Ask a typical American investor what is in their portfolio, and you will often find almost everything sitting in US companies. That feels natural — it is the market we read about and the economy we live in. But concentrating your entire stock portfolio in one country, even a great one, leaves out roughly 40% of the world's stock value and quietly raises your risk. Here is the case for owning some of the rest of the world.

Stat cards showing the world outside the US as about 40 percent of global stock value, developed and emerging market types, and a 20 to 40 percent international range
The US is a large slice of the global market, but it is not the whole pie.

Home-country bias: the invisible bet

Home-country bias is the well-documented tendency of investors everywhere to overload on companies from their own country. Investors in Japan over-own Japanese stocks; investors in the UK over-own British ones; Americans over-own American ones.

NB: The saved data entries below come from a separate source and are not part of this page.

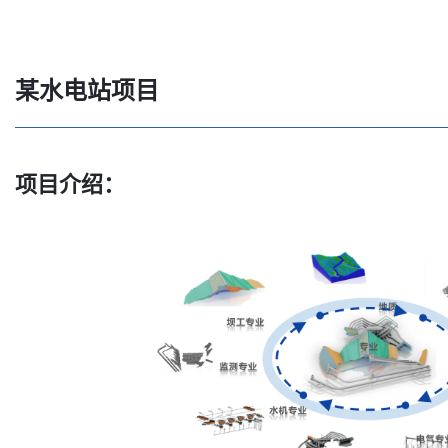
某水电站项目
项目介绍：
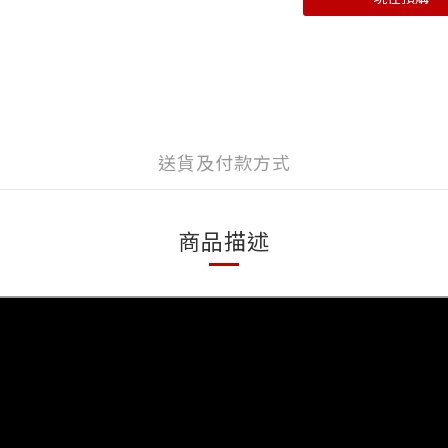
送貨及付款方式
商品描述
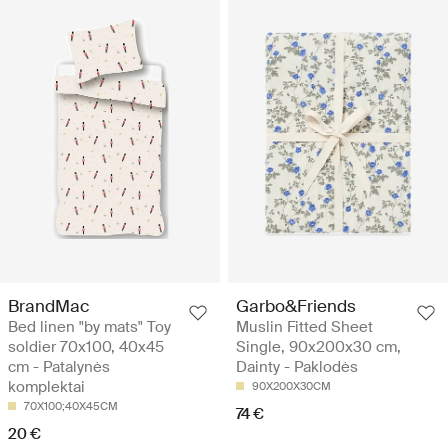
BrandMac
Garbo&Friends
Bed linen "by mats" Toy
Muslin Fitted Sheet
soldier 70x100, 40x45
Single, 90x200x30 cm,
cm - Patalynės
Dainty - Paklodės
komplektai
90X200X30CM
70X100;40X45CM
74 €
20 €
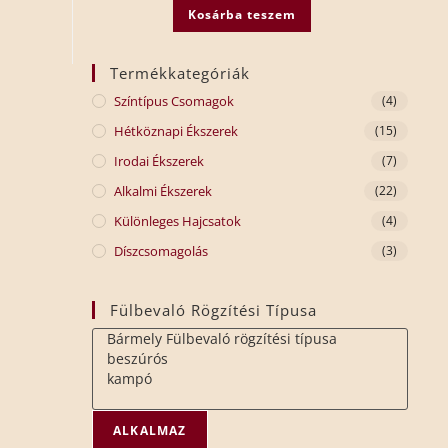
Kosárba teszem
Termékkategóriák
Színtípus Csomagok
(4)
Hétköznapi Ékszerek
(15)
Irodai Ékszerek
(7)
Alkalmi Ékszerek
(22)
Különleges Hajcsatok
(4)
Díszcsomagolás
(3)
Fülbevaló Rögzítési Típusa
ALKALMAZ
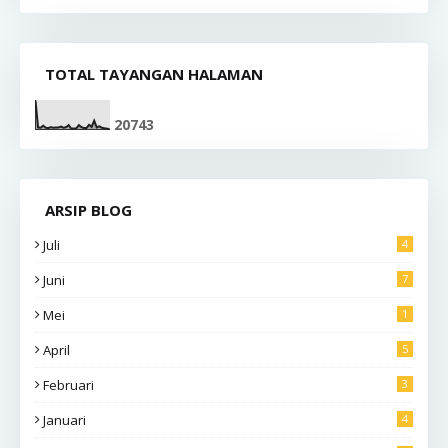
TOTAL TAYANGAN HALAMAN
2
0
7
4
3
ARSIP BLOG
Juli
4
Juni
7
Mei
1
April
5
Februari
3
Januari
4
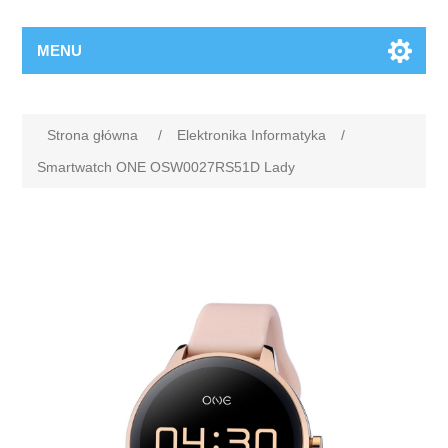
MENU
Strona główna
/
Elektronika Informatyka
/
Smartwatch ONE OSW0027RS51D Lady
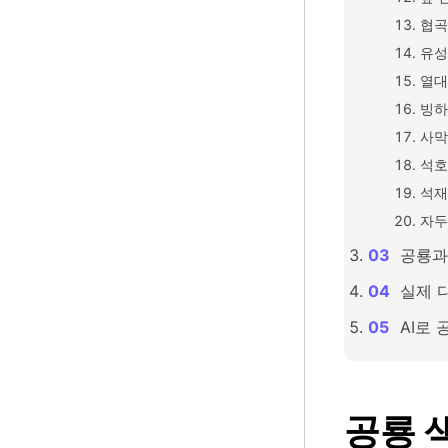
협곡
유성
열대
빙하
사막
석호
석재
자두
공룡과
실제 
AI로
공룡 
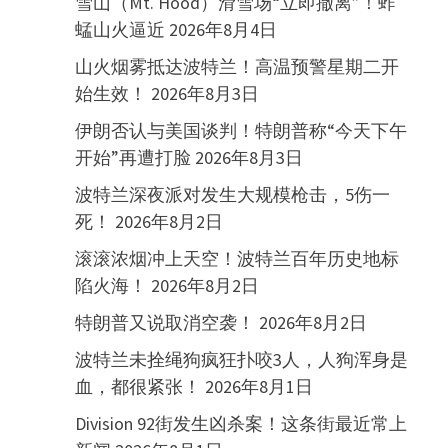
雪山（Mt. Hood）滑雪场“立即撤离”！蚱
蜢山火逼近
2026年8月4日
山火烟雾抵达波特兰！高温预警星期二开
始生效！
2026年8月3日
伊朗否认与美国谈判！特朗普称“今天下午
开始”再遭打脸
2026年8月3日
波特兰深夜派对发生大规模枪击，5伤一
死！
2026年8月2日
滚滚浓烟冲上天空！波特兰百年历史地标
陷火海！
2026年8月2日
特朗普又说取消空袭！
2026年8月2日
波特兰未拴绳狗疯狂扑咬3人，人狗浑身是
血，都很紧张！
2026年8月1日
Division 92街发生凶杀案！这条街最近常上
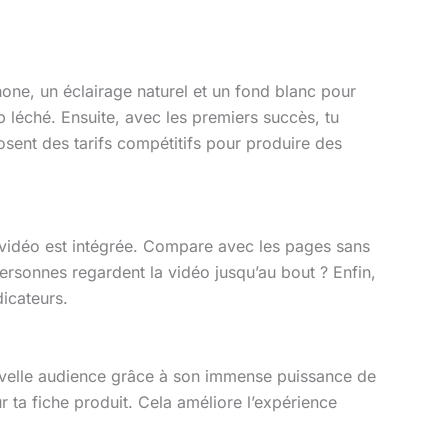
one, un éclairage naturel et un fond blanc pour
 léché. Ensuite, avec les premiers succès, tu
sent des tarifs compétitifs pour produire des
 vidéo est intégrée. Compare avec les pages sans
rsonnes regardent la vidéo jusqu’au bout ? Enfin,
icateurs.
uvelle audience grâce à son immense puissance de
r ta fiche produit. Cela améliore l’expérience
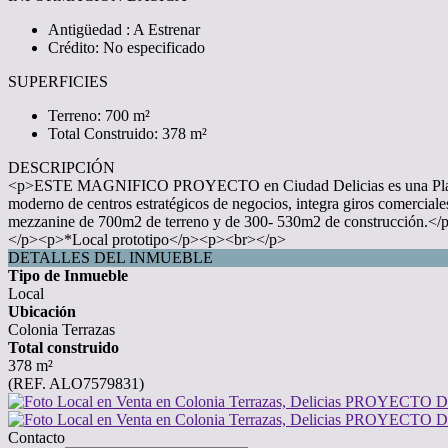
Antigüedad : A Estrenar
Crédito: No especificado
SUPERFICIES
Terreno: 700 m²
Total Construido: 378 m²
DESCRIPCIÓN
<p>ESTE MAGNIFICO PROYECTO en Ciudad Delicias es una Plaza Com
moderno de centros estratégicos de negocios, integra giros comercia
mezzanine de 700m2 de terreno y de 300- 530m2 de construcción.</p
</p><p>*Local prototipo</p><p><br></p>
DETALLES DEL INMUEBLE
Tipo de Inmueble
Local
Ubicación
Colonia Terrazas
Total construido
378 m²
(REF. ALO7579831)
Contacto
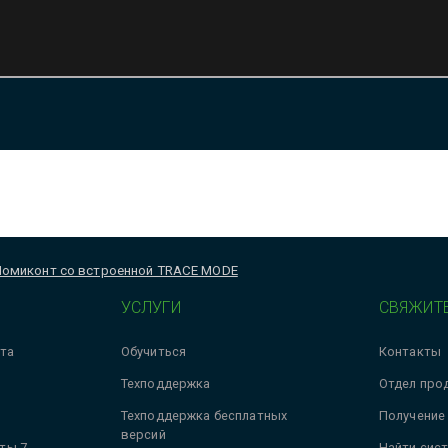
Ломиконт со встроенной TRACE MODE
УСЛУГИ
СВЯЖИТЕ
та
Обучиться
Контакты
Техподдержка
Отдел про
Техподдержка бесплатных
Получение
версий
ты 7
Найти сис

It feels safe because it is familiar, but familiarity is not the same as diversification.

A US-only portfolio is, whether you intended it or not, a concentrated bet that one country's market will keep leading. The US has had a tremendous run, and there is no rule that says it will or won't continue — but staking everything on a single nation's continued outperformance is a bet, not a diversified plan. Owning international stocks spreads that bet across many economies, currencies, and political systems, so your future is not tied to one country's fortunes.

Developed vs emerging markets

International stocks come in two broad buckets, and a good total-international fund holds both:

  • Developed markets are mature, stable economies outside the US — places like Western Europe, Japan, Canada, and Australia. Their markets are well-established and broadly similar in character to the US market, with large, familiar global companies.
  • Emerging markets are faster-growing but less mature economies — places like parts of Asia, Latin America, and elsewhere. They offer higher potential growth but with more volatility and political risk. Over the long run they add a different growth engine to your portfolio.

You do not need to pick between them or buy them separately. A single total-international index fund holds developed and emerging markets together in market-weighted proportions — which is exactly how the international slice works in a simple three-fund portfolio.

How much international is reasonable

This is where reasonable people disagree, and there is no single right answer. The two anchor points are worth knowing:

  • At one extreme, holding international stocks at their global market weight — roughly 40% of your stock allocation — means you simply own the world as it is, with no home-country tilt at all.
  • At the other, some respected voices argue a smaller slice, or even none, is acceptable for US investors because large US companies already earn substantial revenue overseas.

A common, sensible middle ground is to put somewhere between 20% and 40% of your stock holdings into international. Anywhere in that range is defensible. The most important thing is not nailing the perfect number — it is picking a reasonable allocation and then sticking with it through the inevitable stretches when international underperforms the US (and vice versa). For how the international slice fits alongside your overall stock-and-bond mix, see asset allocation by age.

Currency and the long view

One feature of international investing surprises newcomers: currency. When you own foreign stocks, your returns depend partly on how the dollar moves against other currencies. If the dollar weakens, your international holdings get a tailwind in dollar terms; if it strengthens, a headwind. Over short periods this adds some bounce to your returns.

Over the long run, though, currency swings tend to wash out rather than compound, and they are not a reason to avoid international stocks. If anything, owning assets denominated in other currencies is itself a form of diversification — your wealth is no longer riding entirely on the US dollar. The right frame is the long one: you are not trying to time currencies any more than you are trying to time markets. You are spreading your ownership across the world and letting decades do the work.

The takeaway

A portfolio packed entirely with US stocks is an unintentional bet on one country. Adding international exposure — developed and emerging markets together, somewhere in the 20–40% range of your stock allocation — diversifies that bet across the whole world without adding complexity, since one total-international index fund does the job. If you are still assembling your first portfolio, the beginner's guide to index funds covers the building blocks, and the model portfolios tool can help you set a US-versus-international split you can hold for the long haul.